Numbers are µs/op, lower is better. Copied verbatim from DEEP_DIVE.md.

benchmark	entityCount	bevy	japes	zayes	dominion	artemis
`tick`	10000	4.11	2.16	4.67	0.37	0.27

This is the most interesting row in the whole cross-library table, so it deserves the most explanation.

Two camps: library change-detection vs hand-rolled dirty buffers¶

japes / Zay-ES / Bevy implement the workload the way the API advertises: the driver calls world.setComponent(e, new Health(...)) (or Zay-ES's data.setComponent(...)), which the library records in a per-tick dirty tracker; the observer system is scheduled automatically and walks the library's dirty view. The user writes zero bookkeeping code and the contract "every mutation is observed" is enforced globally. At 2.16 µs/op japes is the fastest of the library-change-detection group by a wide margin (Bevy is 4.11, Zay-ES is 4.67) after three rounds of profile-guided fixes (cached ArchetypeId.hashCode, generation-keyed findMatching cache, one-lookup setComponent, direct Archetype reference on EntityLocation, array-indexed chunk lookups keyed by ComponentId.id(), setComponent chunk consolidation) plus the concurrent ArchetypeGraph cache and the ChangeTracker.swapRemove dirty-bit fix from the code-review PR. japes is 1.90× faster than Bevy on this workload.

Dominion / Artemis have no change detection. The honest implementation is the pattern a performance-conscious user would hand-write: mutate the component's field in place and push the entity handle onto a caller-maintained dirty buffer (ArrayList<Entity> for Dominion, IntBag for Artemis, both default-constructed). The "observer" is just a second loop over that buffer.

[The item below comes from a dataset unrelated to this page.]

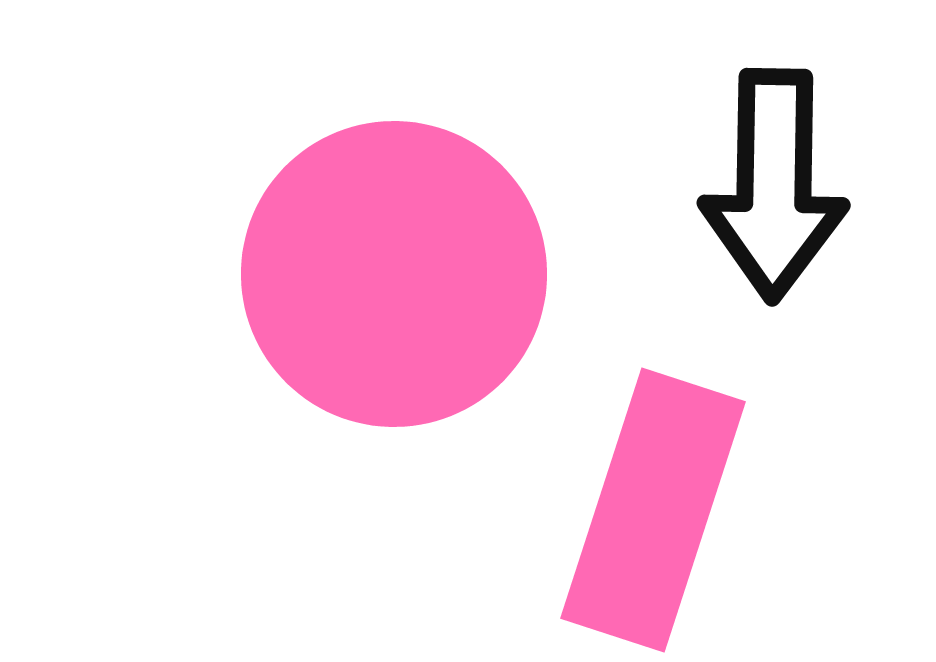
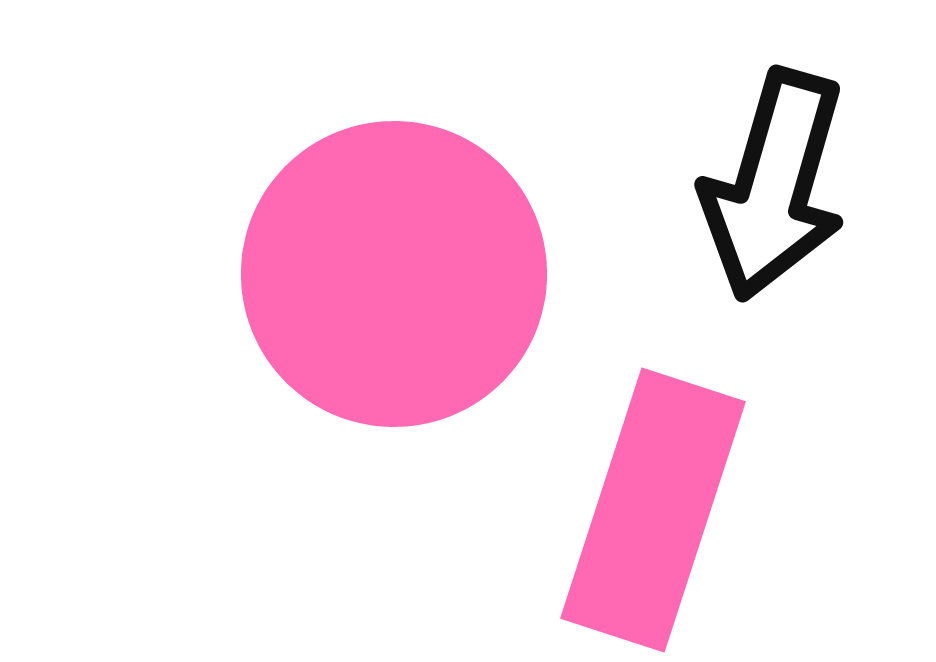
black arrow: rotated 15 degrees clockwise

Earlier revisions cheated on buffer sizing

Earlier revisions of these two benchmarks pre-sized the dirty buffer to exactly the per-tick batch count (new Entity[BATCH], new IntBag(BATCH)), which a real game-code author couldn't know in advance. They now use default-capacity growing containers; the numbers only moved by ~5% because after the first tick the backing array has stabilised at its steady-state size and subsequent ticks pay amortised-constant append cost, but the shape of the code is now realistic.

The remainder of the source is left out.